In Job chapter 8, Bildad the Shuhite, in an attempt to show that Job was a hypocrite, makes an appeal to ancient wisdom (verses 8-10).
For enquire, I pray thee, of the former age, and prepare thyself to the search of their fathers: (For we are but of yesterday, and know nothing, because our days upon earth are a shadow) Shall not they teach thee, and tell thee, and utter words out of their heart?

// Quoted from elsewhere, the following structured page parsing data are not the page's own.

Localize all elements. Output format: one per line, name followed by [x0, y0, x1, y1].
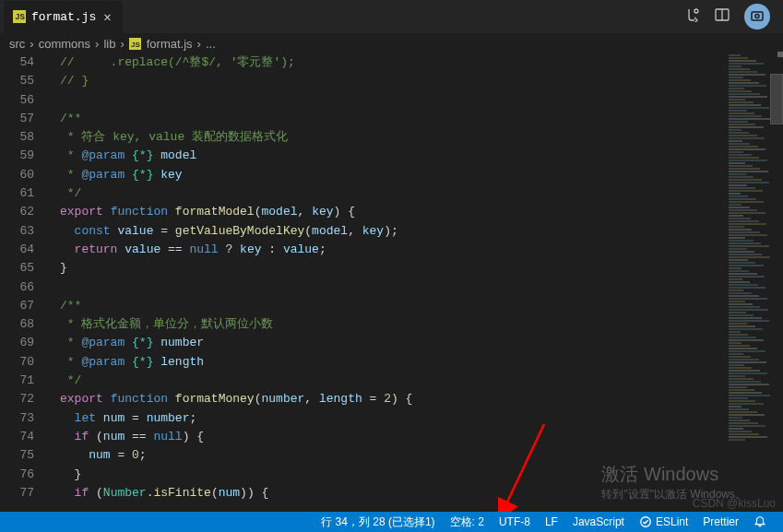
breadcrumb-item[interactable]: format.js	[147, 37, 193, 51]
chevron-right-icon: ›	[30, 37, 33, 51]
overview-ruler-mark	[777, 52, 783, 57]
encoding[interactable]: UTF-8	[492, 515, 538, 528]
js-file-icon: JS	[129, 38, 141, 50]
editor[interactable]: 5455565758596061626364656667686970717273…	[0, 53, 783, 512]
chevron-right-icon: ›	[197, 37, 201, 51]
svg-rect-2	[752, 12, 763, 20]
prettier-status[interactable]: Prettier	[695, 515, 746, 528]
language-mode[interactable]: JavaScript	[565, 515, 632, 528]
tab-format-js[interactable]: JS format.js ✕	[4, 1, 124, 33]
close-icon[interactable]: ✕	[101, 9, 113, 25]
breadcrumb-item[interactable]: commons	[39, 37, 90, 51]
toggle-screencast-icon[interactable]	[744, 4, 770, 30]
scrollbar-thumb[interactable]	[770, 74, 783, 124]
chevron-right-icon: ›	[95, 37, 99, 51]
notifications-icon[interactable]	[746, 515, 774, 528]
status-bar: 行 34，列 28 (已选择1) 空格: 2 UTF-8 LF JavaScri…	[0, 512, 783, 532]
eol[interactable]: LF	[538, 515, 565, 528]
line-numbers: 5455565758596061626364656667686970717273…	[0, 53, 51, 512]
compare-changes-icon[interactable]	[685, 7, 700, 26]
tab-bar: JS format.js ✕	[0, 0, 783, 33]
eslint-status[interactable]: ESLint	[632, 515, 695, 528]
chevron-right-icon: ›	[120, 37, 124, 51]
svg-point-3	[755, 15, 759, 18]
breadcrumb-item[interactable]: lib	[103, 37, 115, 51]
breadcrumb-item[interactable]: src	[9, 37, 25, 51]
tab-label: format.js	[31, 10, 96, 24]
csdn-watermark: CSDN @kissLuo	[693, 497, 776, 510]
indentation[interactable]: 空格: 2	[443, 514, 492, 530]
code-content[interactable]: // .replace(/^整$/, '零元整');// } /** * 符合 …	[51, 53, 723, 512]
split-editor-icon[interactable]	[715, 7, 730, 26]
cursor-position[interactable]: 行 34，列 28 (已选择1)	[314, 514, 442, 530]
js-file-icon: JS	[13, 10, 26, 23]
breadcrumb[interactable]: src› commons› lib› JS format.js› ...	[0, 33, 783, 53]
breadcrumb-item[interactable]: ...	[206, 37, 216, 51]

He then seems to quote an ancient proverb about papyrus (verses 11-19).
Job 8:11 - 19
Can the rush grow up without mire? can the flag grow without water? Whilst it is yet in his greenness, and not cut down, it withereth before any other herb. So are the paths of all that forget God; and the hypocrite's hope shall perish: Whose hope shall be cut off, and whose trust shall be a spider's web. He shall lean upon his house, but it shall not stand: he shall hold it fast, but it shall not endure. He is green before the sun, and his branch shooteth forth in his garden. His roots are wrapped about the heap, and seeth the place of stones. If he destroy him from his place, then it shall deny him, saying, I have not seen thee. Behold, this is the joy of his way, and out of the earth shall others grow.
Is this a quote from some earlier text? If it is, which text is it? We now have recovered so much from ancient Egyptian, Babylonian, and Sumerian mythologies, that it seems reasonable to me that someone at some point in time has found what he is quoting.